Evaluating hindlimb lameness in juvenile dogs
Part 1 in this series discussed the common causes of forelimb lameness in juvenile dogs. Here I focus on the most common differential diagnoses for hindlimb lameness.
The clinical signs of tarsal OCD include lameness, joint effusion, medial thickening, crepitus, hyperextension with decreased flexion of the tarsocrural joint and pain on palpation.

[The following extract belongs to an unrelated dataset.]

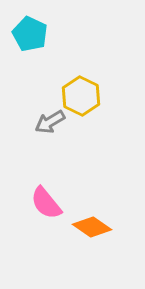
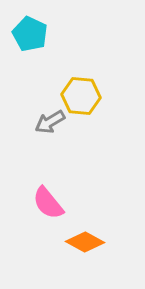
yellow hexagon: rotated 21 degrees counterclockwise
pink semicircle: moved 2 px right
orange diamond: moved 7 px left, 15 px down; rotated 6 degrees counterclockwise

Treatment includes débridement of the free osteochondral fragment and underlying subchondral bone via an open arthrotomy. The joint space of the talocrural joint is generally too small even in large dogs to allow arthroscopic treatment.
OCD can also affect the stifle joint, with radiographic changes noted as a flattening or divot on the medial aspect of the lateral femoral condyle (Photo 2). (Caution: Don't confuse the fossa of the long digital extensor tendon for an OCD lesion.) Often, disruption of the patellar fat pad by effusion is also noted.
Stifle OCD results in lameness, a crouched stance, muscle atrophy, joint effusion, discomfort and, sometimes, an audible click with range of motion. These stifles are stable.
Treatment is the same as noted previously for OCD. After surgical treatment, dogs will improve clinically; however, they will have arthritic changes over time.